(Saved data entries)
◇ ◇ ◇ ◇

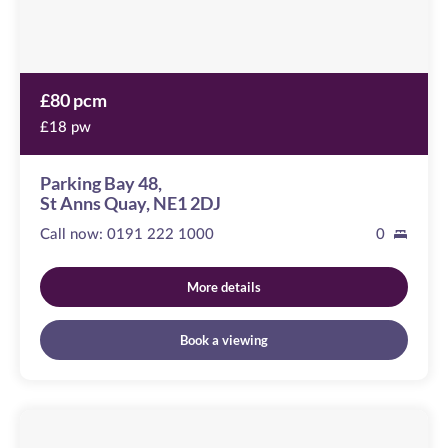
2DJ
£80 pcm
£18 pw
Parking Bay 48,
St Anns Quay, NE1 2DJ
Call now:
0191 222 1000
0
More details
Book a viewing
Blacklock
Close
Image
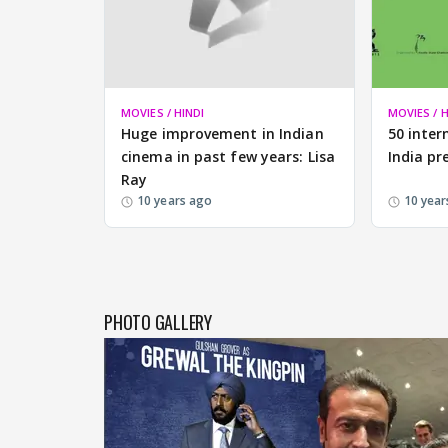
MOVIES / HINDI
MOVIES / H
Huge improvement in Indian
50 inter
cinema in past few years: Lisa
India pr
Ray
10 years ago
10 year
PHOTO GALLERY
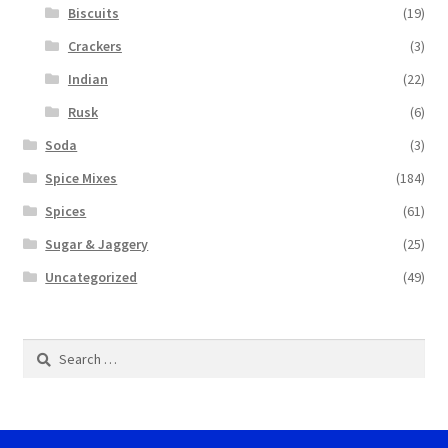
Biscuits
(19)
Crackers
(3)
Indian
(22)
Rusk
(6)
Soda
(3)
Spice Mixes
(184)
Spices
(61)
Sugar & Jaggery
(25)
Uncategorized
(49)
Search
for:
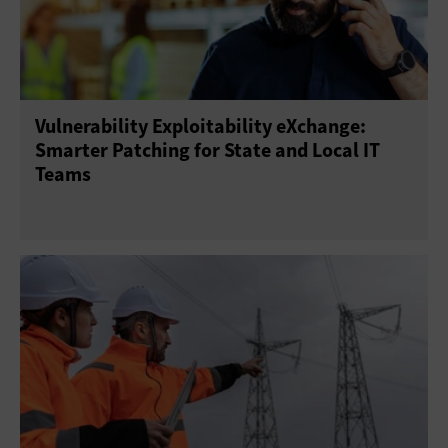
Vulnerability Exploitability eXchange:
Smarter Patching for State and Local IT
Teams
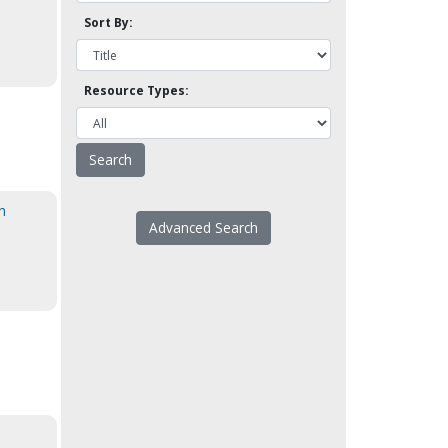
Sort By:
Resource Types:
n
Advanced Search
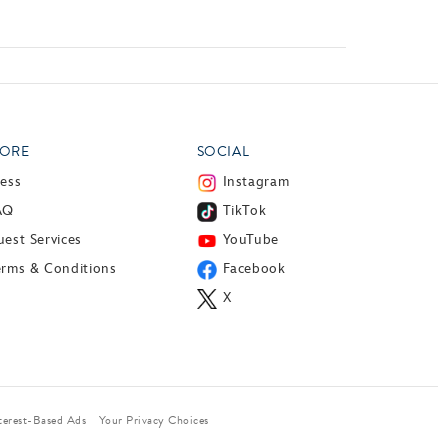
ORE
SOCIAL
ress
Instagram
AQ
TikTok
est Services
YouTube
erms & Conditions
Facebook
X
terest-Based Ads
Your Privacy Choices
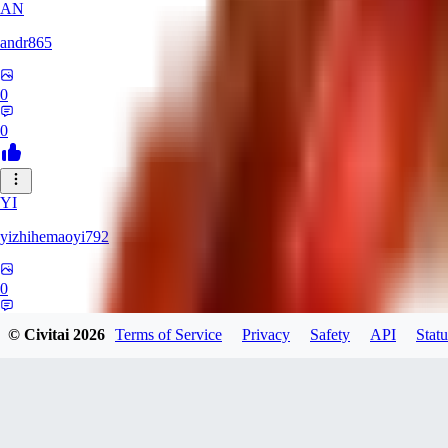
AN
andr865
0
0
YI
yizhihemaoyi792
0
0
© Civitai
2026
Terms of Service
Privacy
Safety
API
Statu
NI
niko_bellic_710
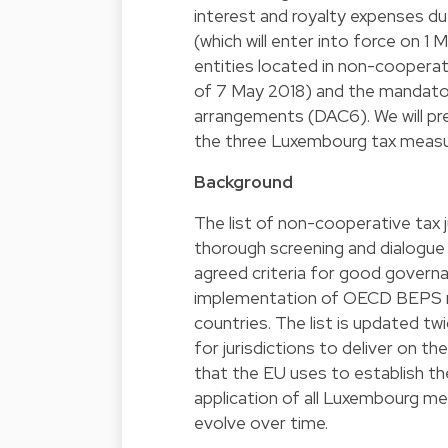
interest and royalty expenses due
(which will enter into force on 1
entities located in non-cooperati
of 7 May 2018) and the mandatory
arrangements (DAC6). We will pres
the three Luxembourg tax measu
Background
The list of non-cooperative tax ju
thorough screening and dialogue
agreed criteria for good governan
implementation of OECD BEPS m
countries. The list is updated tw
for jurisdictions to deliver on th
that the EU uses to establish th
application of all Luxembourg mea
evolve over time.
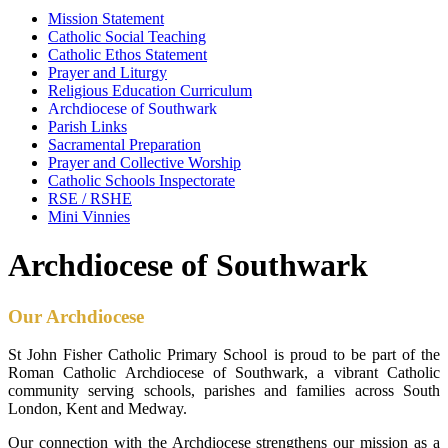
Mission Statement
Catholic Social Teaching
Catholic Ethos Statement
Prayer and Liturgy
Religious Education Curriculum
Archdiocese of Southwark
Parish Links
Sacramental Preparation
Prayer and Collective Worship
Catholic Schools Inspectorate
RSE / RSHE
Mini Vinnies
Archdiocese of Southwark
Our Archdiocese
St John Fisher Catholic Primary School is proud to be part of the
Roman Catholic Archdiocese of Southwark, a vibrant Catholic
community serving schools, parishes and families across South
London, Kent and Medway.
Our connection with the Archdiocese strengthens our mission as a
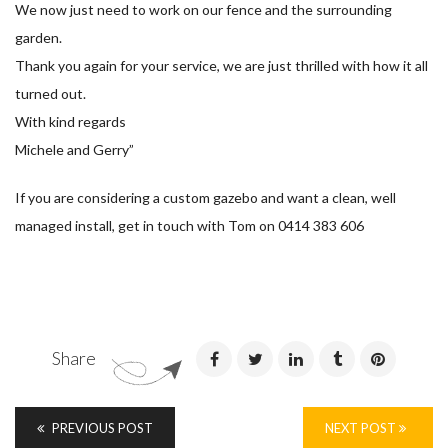
We now just need to work on our fence and the surrounding
garden.
Thank you again for your service, we are just thrilled with how it all
turned out.
With kind regards
Michele and Gerry”
If you are considering a custom gazebo and want a clean, well
managed install, get in touch with Tom on 0414 383 606
Share
PREVIOUS POST
NEXT POST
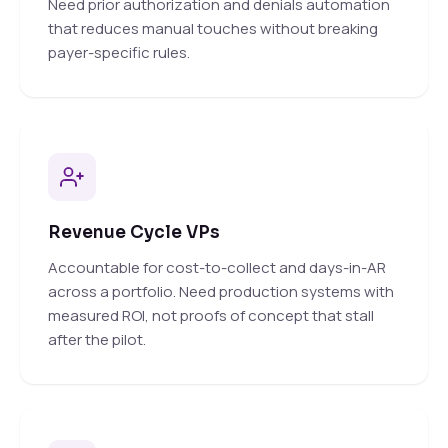
Need prior authorization and denials automation
that reduces manual touches without breaking
payer-specific rules.
Revenue Cycle VPs
Accountable for cost-to-collect and days-in-AR
across a portfolio. Need production systems with
measured ROI, not proofs of concept that stall
after the pilot.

◇ ◇ ◇ ◇

Print the entries above exactly, leaving pictures out.

§ RESULT
2DJ
£80 pcm
£18 pw
Parking Bay 48,
St Anns Quay, NE1 2DJ
Call now:
0191 222 1000
0
More details
Book a viewing
Blacklock
Close
Image
MOVIES / HINDI
MOVIES / H
Huge improvement in Indian
50 inter
cinema in past few years: Lisa
India pr
Ray
10 years ago
10 year
PHOTO GALLERY
Biscuits
(19)
Crackers
(3)
Indian
(22)
Rusk
(6)
Soda
(3)
Spice Mixes
(184)
Spices
(61)
Sugar & Jaggery
(25)
Uncategorized
(49)
Search
for:
Vulnerability Exploitability eXchange:
Smarter Patching for State and Local IT
Teams
Sort By:
Resource Types:
n
Advanced Search
ORE
SOCIAL
ress
Instagram
AQ
TikTok
est Services
YouTube
erms & Conditions
Facebook
X
terest-Based Ads
Your Privacy Choices
AN
andr865
0
0
YI
yizhihemaoyi792
0
0
© Civitai
2026
Terms of Service
Privacy
Safety
API
Statu
NI
niko_bellic_710
interest and royalty expenses due
(which will enter into force on 1
entities located in non-cooperati
of 7 May 2018) and the mandatory
arrangements (DAC6). We will pres
the three Luxembourg tax measu
Background
The list of non-cooperative tax ju
thorough screening and dialogue
agreed criteria for good governan
implementation of OECD BEPS m
countries. The list is updated tw
for jurisdictions to deliver on th
that the EU uses to establish th
application of all Luxembourg mea
evolve over time.
Mission Statement
Catholic Social Teaching
Catholic Ethos Statement
Prayer and Liturgy
Religious Education Curriculum
Archdiocese of Southwark
Parish Links
Sacramental Preparation
Prayer and Collective Worship
Catholic Schools Inspectorate
RSE / RSHE
Mini Vinnies
Archdiocese of Southwark
Our Archdiocese
St John Fisher Catholic Primary School is proud to be part of the
Roman Catholic Archdiocese of Southwark, a vibrant Catholic
community serving schools, parishes and families across South
London, Kent and Medway.
Our connection with the Archdiocese strengthens our mission as a
We now just need to work on our fence and the surrounding
garden.
Thank you again for your service, we are just thrilled with how it all
turned out.
With kind regards
Michele and Gerry”
If you are considering a custom gazebo and want a clean, well
managed install, get in touch with Tom on 0414 383 606
Share
PREVIOUS POST
NEXT POST
Need prior authorization and denials automation
that reduces manual touches without breaking
payer-specific rules.
Revenue Cycle VPs
Accountable for cost-to-collect and days-in-AR
across a portfolio. Need production systems with
measured ROI, not proofs of concept that stall
after the pilot.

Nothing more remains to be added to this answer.